Нетрудно видеть и сходства, и различия между формулировками Зиммеля и Бахтина. Думается, что Зиммель не располагал адекватным философским языком для выражения своих базовых интуиций. Указанное различение он может зафиксировать лишь диалектически (отсюда и понятие «дуализм»). Не случайно в последней своей работе Зиммель сбился на исторически более привычную терминологию и заговорил о «метафизике жизни» («Созерцание жизни. Четыре метафизические главы»). В этом смысле спасительна именно эссеистичность Зиммеля: в ней меньше логической систематики и больше интуиции, сквозь которую проступает сетка координат его мысли. Разница зиммелевской и бахтинской формулировок кризиса современной культуры состоит в том, что между ними появился и утвердился феноменологический метод. Бахтин прошел школу Гуссерля. У него упомянутое различение проведено феноменологически, а не по логическому содержанию. Ключевую роль здесь играет «план» (план и планы видения): «Акт нашей деятельности, нашего переживания, как двуликий Янус, глядит в разные стороны… но нет единого и единственного плана…»5
. Феноменологически уточняются и понятия, исключая спекулятивные импликации. Если к зиммелевской «жизни» примысливается момент активности как рецидив субстанционального мышления, то бахтинское «событие бытия» лишь пустое место, точнее, время и место — хронотоп, — где развертывается поступание, активность же переносится вовнутрь поступка.Именно спекулятивные привычки философского языка и мышления приводят к тому, что Зиммель заговаривает о «трагедии» культуры, иными словами, эстетизирует познавательную проблему, придает теоретически понятому противоречию момент эстетического само-довления там, где следует искать ответ и методически четко наметить пути решения познавательной задачи. Для Бахтина, произведшего феноменологическую очистку мышления от эстетических элементов спекулятивной метафизики, дурная неслиянность мира жизни и мира культуры — проблема, но никак не трагедия, проблема, ключ к решению которой следует искать в личности, месте, где структурно сходятся все противоречия (см. заметку «Искусство и ответственность»).
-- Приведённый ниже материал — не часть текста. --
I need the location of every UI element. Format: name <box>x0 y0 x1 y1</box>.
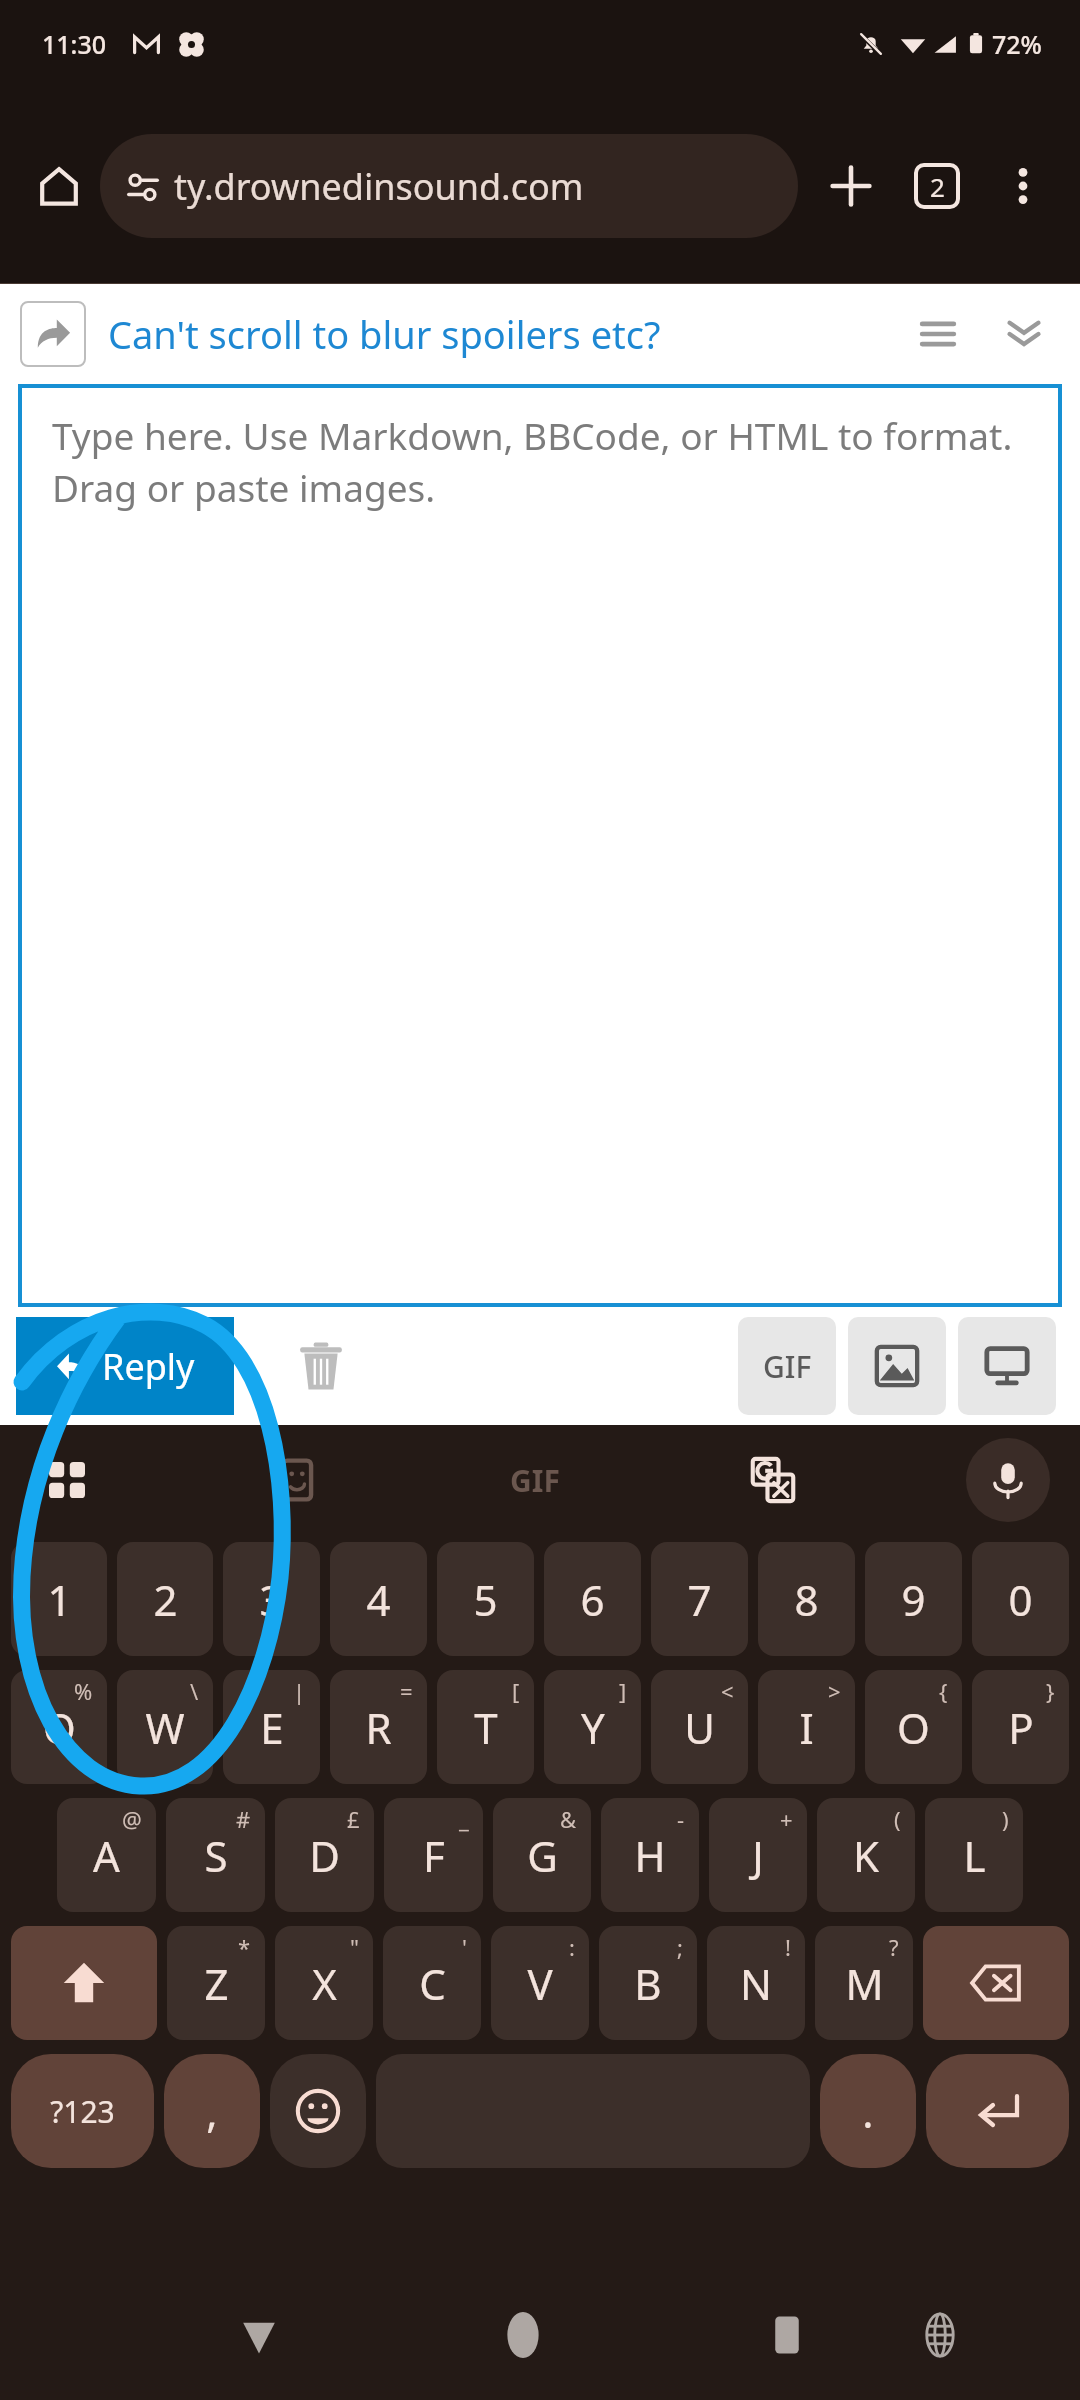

Первостепенная важность такого подхода, особенно для дальнейшей эстетической и литературоведческой переориентации М.Бахтина, еще и в том, что он определяет содержательное понимание формы. На наш взгляд, неверно рассматривать Бахтина как последователя неокантианского направления. Ибо для неокантианцев (как для баденской, так и для марбургской школы), которые воспроизводят в модифицированной форме кантовский безысходный дуализм, форма изначальна и пуста (кантовские понятия чистого рассудка, риккертовские ценности), она абсолютно противостоит действительности, она — над действительностью, но никак не в ней. И не может быть и речи о ней как о ставшем, отложившемся в форму содержании жизни. Для Бахтина же форма — эстетическая, художественная форма, в частности, — всегда производится в акте деятельности, и понять форму — значит, понять «идеальную, смысловую историю» этого акта, его «идеальную, смысловую закономерность»6
. Отсюда и понятие автора как носителя формы, идеального, с одной стороны, и носителя акта, в котором идеальное приобщается к жизненному единству, — с другой. Содержательность понимания формы, ее жизненные корни, в частности, и применительно к искусству в высшей степени свойственна и Зиммелю.